Gaetano has his barber’s shop, but I’ve given up
weaving. That was my other life. The children
are my weaving now—their lives binding this world
to the one we came from, their eyes, the rosary beads
I pray through, reinventing the world in America.

Arduino and Giovanni wait at the window
in the other room. I knead the bread, stir the soup.
Soon, Gaetano will arrive, his footsteps echoing
outside the door. All day he cuts hair, a little here,
more there, massages the scalp a bit, a splash
of cologne to go—our lives hang on thin strands of hair.
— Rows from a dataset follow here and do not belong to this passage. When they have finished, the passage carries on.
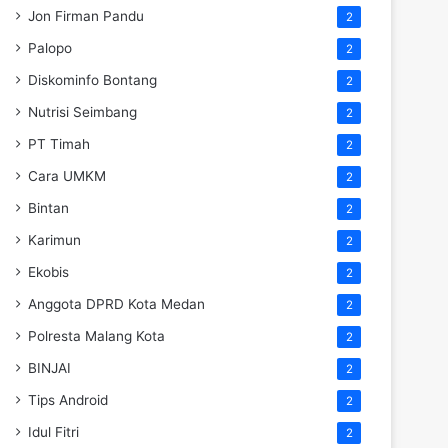
Jon Firman Pandu
2
Palopo
2
Diskominfo Bontang
2
Nutrisi Seimbang
2
PT Timah
2
Cara UMKM
2
Bintan
2
Karimun
2
Ekobis
2
Anggota DPRD Kota Medan
2
Polresta Malang Kota
2
BINJAI
2
Tips Android
2
Idul Fitri
2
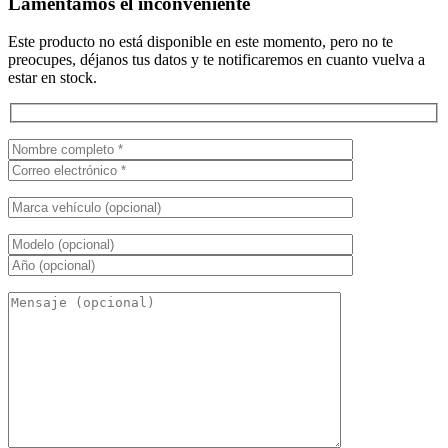
Lamentamos el inconveniente
Este producto no está disponible en este momento, pero no te
preocupes, déjanos tus datos y te notificaremos en cuanto vuelva a
estar en stock.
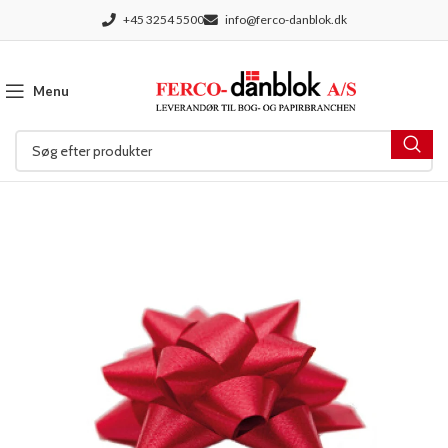
+45 3254 5500
info@ferco-danblok.dk
Menu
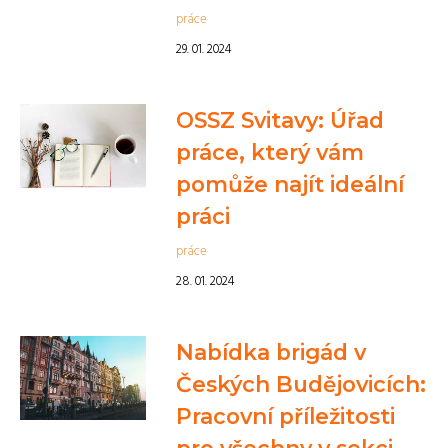
práce
29. 01. 2024
OSSZ Svitavy: Úřad
práce, který vám
pomůže najít ideální
práci
práce
28. 01. 2024
Nabídka brigád v
Českých Budějovicích:
Pracovní příležitosti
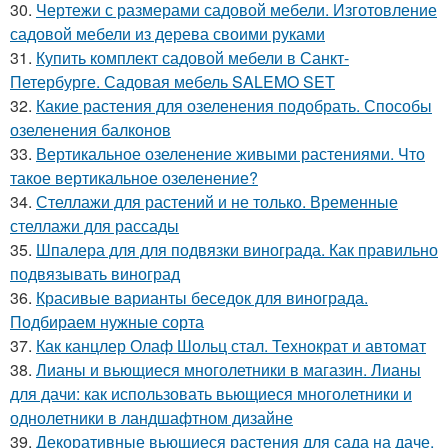
30.
Чертежи с размерами садовой мебели. Изготовление
садовой мебели из дерева своими руками
31.
Купить комплект садовой мебели в Санкт-
Петербурге. Садовая мебель SALEMO SET
32.
Какие растения для озеленения подобрать. Способы
озеленения балконов
33.
Вертикальное озеленение живыми растениями. Что
такое вертикальное озеленение?
34.
Стеллажи для растений и не только. Временные
стеллажи для рассады
35.
Шпалера для для подвязки винограда. Как правильно
подвязывать виноград
36.
Красивые варианты беседок для винограда.
Подбираем нужные сорта
37.
Как канцлер Олаф Шольц стал. Технократ и автомат
38.
Лианы и вьющиеся многолетники в магазин. Лианы
для дачи: как использовать вьющиеся многолетники и
однолетники в ландшафтном дизайне
39.
Декоративные вьющиеся растения для сада на даче.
We’re not city people, though we’re living in one.
We miss our villages’ gold walls, the thousand
colors of blue swirling like music across the sea and sky.

We don’t know opera, but when Luisa Tetrazzini sang
at the corner of Market and Kearney on Christmas Eve
soon after I arrived in America, we joined the throng.

She sang “The Last Rose of Summer,” her white dress
glowing amidst the flood of dark coats and hats.

Clear, pure, her voice floated and danced on wings
above all two hundred fifty thousand of us standing in the crowd
that December night, clinging to its flame.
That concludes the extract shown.